Team Promotion Focus and Subordinate Deviance: A Prediction Using Leader Humility, Follower Attachment Style, and Organization Centralization
School of Education
Doctor of Philosophy in Education (PhD)
leader humility, organizational centralization, follower attachment styles, subordinate deviance, team promotion focus
Huggins, Michael Wayne, "Team Promotion Focus and Subordinate Deviance: A Prediction Using Leader Humility, Follower Attachment Style, and Organization Centralization" (2023). Doctoral Dissertations and Projects. 4122.

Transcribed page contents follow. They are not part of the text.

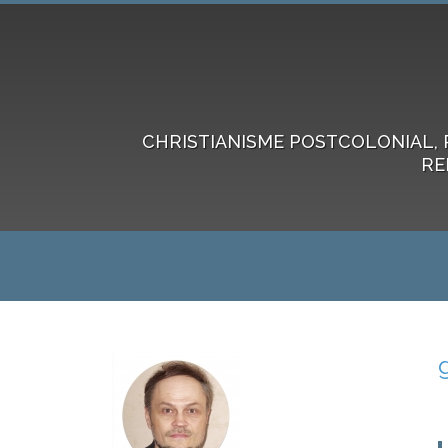
CHRISTIANISME POSTCOLONIAL, 
RE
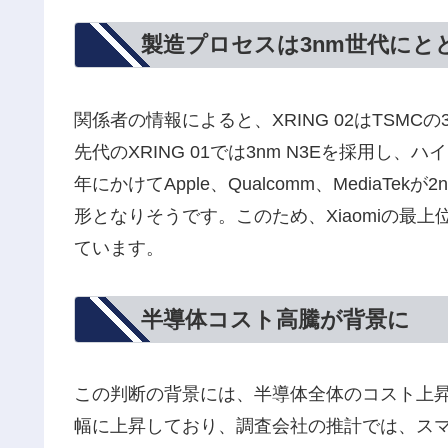
製造プロセスは3nm世代にと
関係者の情報によると、XRING 02はTSM
先代のXRING 01では3nm N3Eを採用し、
年にかけてApple、Qualcomm、MediaTe
形となりそうです。このため、Xiaomiの最
ています。
半導体コスト高騰が背景に
この判断の背景には、半導体全体のコスト上昇
幅に上昇しており、調査会社の推計では、スマ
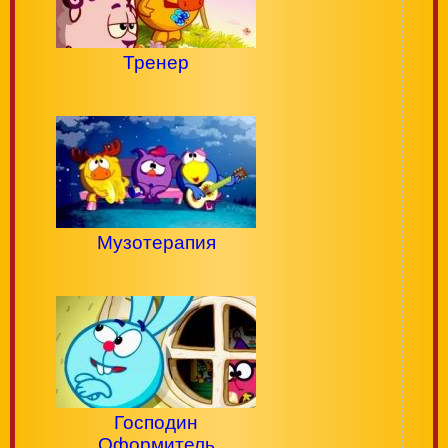
Тренер
Музотерапия
Господин
Оформитель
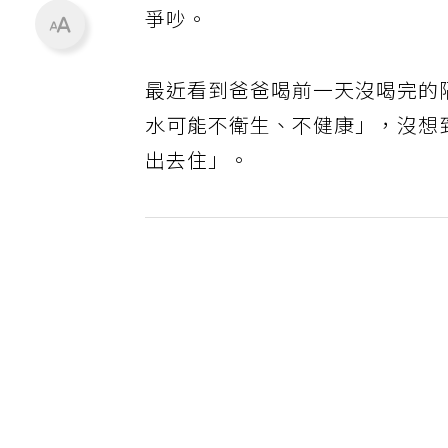
爭吵。
最近看到爸爸喝前一天沒喝完的
水可能不衛生、不健康」，沒想
出去住」。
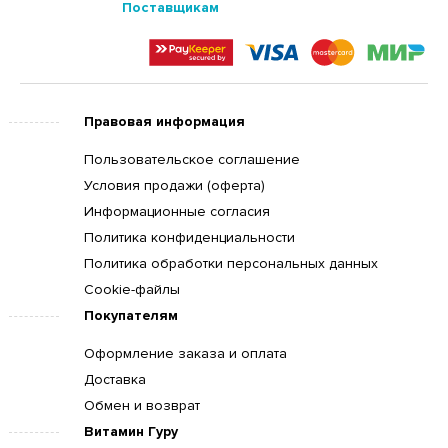
Поставщикам
Правовая информация
Пользовательское соглашение
Условия продажи (оферта)
Информационные согласия
Политика конфиденциальности
Политика обработки персональных данных
Cookie-файлы
Покупателям
Оформление заказа и оплата
Доставка
Обмен и возврат
Витамин Гуру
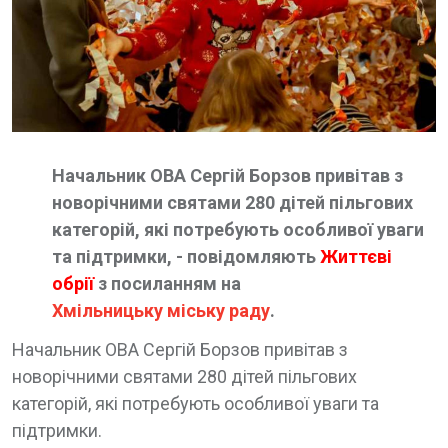
Начальник ОВА Сергій Борзов привітав з
новорічними святами 280 дітей пільгових
категорій, які потребують особливої уваги
та підтримки, - повідомляють
Життєві
обрії
з посиланням на
Хмільницьку міську раду
.
Начальник ОВА Сергій Борзов привітав з
новорічними святами 280 дітей пільгових
категорій, які потребують особливої уваги та
підтримки.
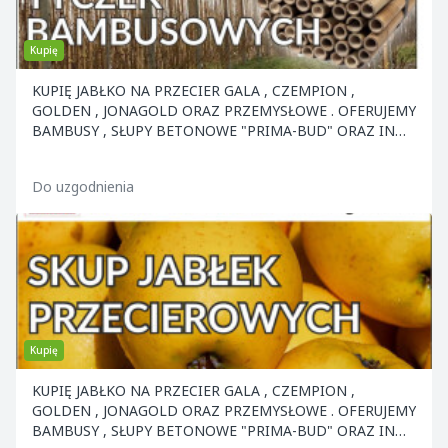
Kupię
KUPIĘ JABŁKO NA PRZECIER GALA , CZEMPION ,
GOLDEN , JONAGOLD ORAZ PRZEMYSŁOWE . OFERUJEMY
BAMBUSY , SŁUPY BETONOWE "PRIMA-BUD" ORAZ INNE
ELEMENTY KON
Do uzgodnienia
Kupię
KUPIĘ JABŁKO NA PRZECIER GALA , CZEMPION ,
GOLDEN , JONAGOLD ORAZ PRZEMYSŁOWE . OFERUJEMY
BAMBUSY , SŁUPY BETONOWE "PRIMA-BUD" ORAZ INNE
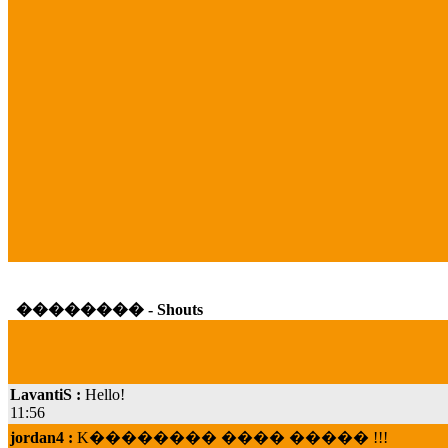
�������� - Shouts
LavantiS :
Hello!
11:56
jordan4 :
K�������� ���� ����� !!!
19:45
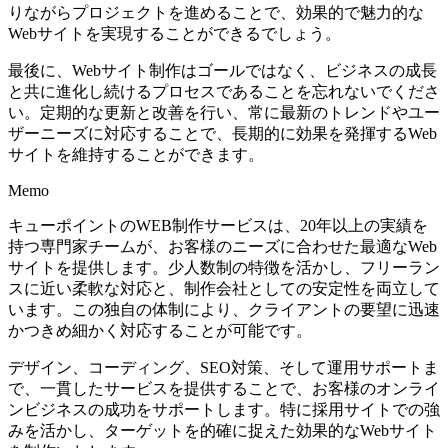
りながらプロジェクトを進めることで、効果的で魅力的な
Webサイトを実現することができるでしょう。
最後に、Webサイト制作はゴールではなく、ビジネスの成長
と共に進化し続けるプロセスであることを忘れないでくださ
い。
定期的な更新と改善を行い、常に最新のトレンドやユー
ザーニーズに対応することで、長期的に効果を発揮するWeb
サイトを維持することができます
。
Memo
キューポイントのWEB制作サービスは、20年以上の実績を
持つ専門家チームが、お客様のニーズに合わせた最適なWeb
サイトを提供します。少人数制の特徴を活かし、フリーラン
スに近い柔軟な対応と、制作会社としての安定性を両立して
います。この独自の体制により、クライアントの要望に迅速
かつきめ細かく対応することが可能です。
デザイン、コーディング、SEO対策、そして運用サポートま
で、一貫したサービスを提供することで、お客様のオンライ
ンビジネスの成功をサポートします。特に採用サイトでの強
みを活かし、ターゲットを的確に捉えた効果的なWebサイト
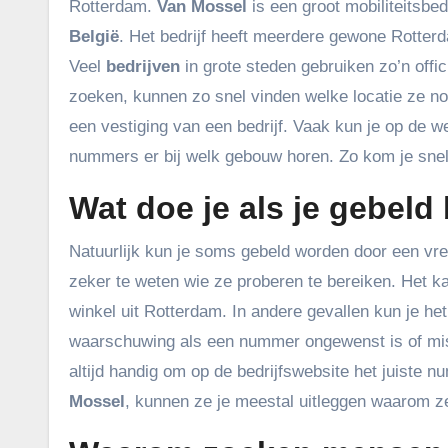
Rotterdam.
Van Mossel
is een groot mobiliteitsbed
België
. Het bedrijf heeft meerdere gewone Rott
Veel
bedrijven
in grote steden gebruiken zo’n off
zoeken, kunnen zo snel vinden welke locatie ze nod
een vestiging van een bedrijf. Vaak kun je op de w
nummers er bij welk gebouw horen. Zo kom je sneller
Wat doe je als je gebel
Natuurlijk kun je soms gebeld worden door een v
zeker te weten wie ze proberen te bereiken. Het ka
winkel uit Rotterdam. In andere gevallen kun je 
waarschuwing als een nummer ongewenst is of misbru
altijd handig om op de bedrijfswebsite het juiste n
Mossel
, kunnen ze je meestal uitleggen waarom z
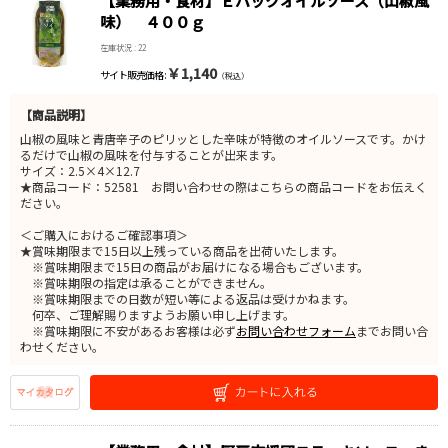
【業務用・食材】Ｅパックオイルソース（山椒風
味） ４００ｇ
在庫状況 : 22
￥1,140
サイト販売価格 :
（税込）
【商品説明】
山椒の風味と青唐辛子のピリッとした辛味が特徴のオイルソースです。かけ
るだけで山椒の風味を付与することが出来ます。
サイズ：2.5×4×12.7
★商品コード：52581 お問い合わせの際はこちらの商品コードをお伝えく
ださい。
＜ご購入におけるご確認事項＞
★賞味期限まで15日以上残っている商品を出荷いたします。
※賞味期限まで15日の商品がお届けになる場合もございます。
※賞味期限の指定は承ることができません。
※賞味期限までの日数が短い等による返品は受けかねます。
何卒、ご理解賜りますようお願い申し上げます。
※賞味期限に不安があるお客様は必ず
お問い合わせフォーム
までお問い合
わせください。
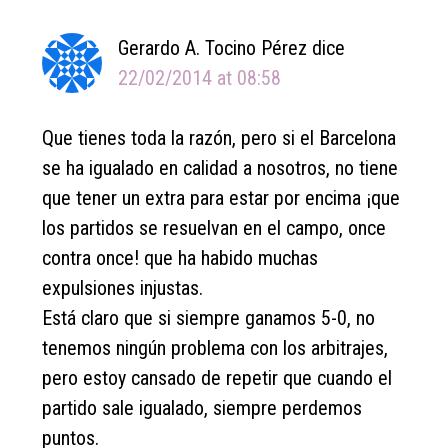
Gerardo A. Tocino Pérez
dice
22/02/2014 at 08:58
Que tienes toda la razón, pero si el Barcelona
se ha igualado en calidad a nosotros, no tiene
que tener un extra para estar por encima ¡que
los partidos se resuelvan en el campo, once
contra once! que ha habido muchas
expulsiones injustas.
Está claro que si siempre ganamos 5-0, no
tenemos ningún problema con los arbitrajes,
pero estoy cansado de repetir que cuando el
partido sale igualado, siempre perdemos
puntos.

The purpose of this study is to assess how accurately leader humility, organizational centralization, and follower attachment styles (secure, anxious, avoidant) predict positive and negative team performance. Quantitative research on leader humility has only been in existence for 20 years. The research design is a non-experimental, quantitative, predictive correlational design to determine the relationship, strength, and direction of the relationship between the predictor variables and the criterion variables (team promotion focus and subordinate deviance). The sample includes 93 followers in a one-year old leader-follower dyad employed in the United States. A 9-item scale was used to measure leader humility, a 4-item scale was used to measure team promotion focus, a self-report questionnaire was used to measure attachment style, a 10-item scale was used to measure subordinate deviance, and a 5-item scale was used to measure centralization. Data were collected through a survey emailed to participants. A multiple regression analysis was conducted. The combination of the predictor variables accurately predicted team promotion focus and subordinate deviance, and the results were statistically significant. The conclusion is that leader humility and organizational provides the most signal predicting team promotion focus, and anxious attachment style provides the most signal predicting subordinate deviance. Recommendations for future research include researching other team performance outcomes, tighter geographic boundaries, and use a different attachment style instrument.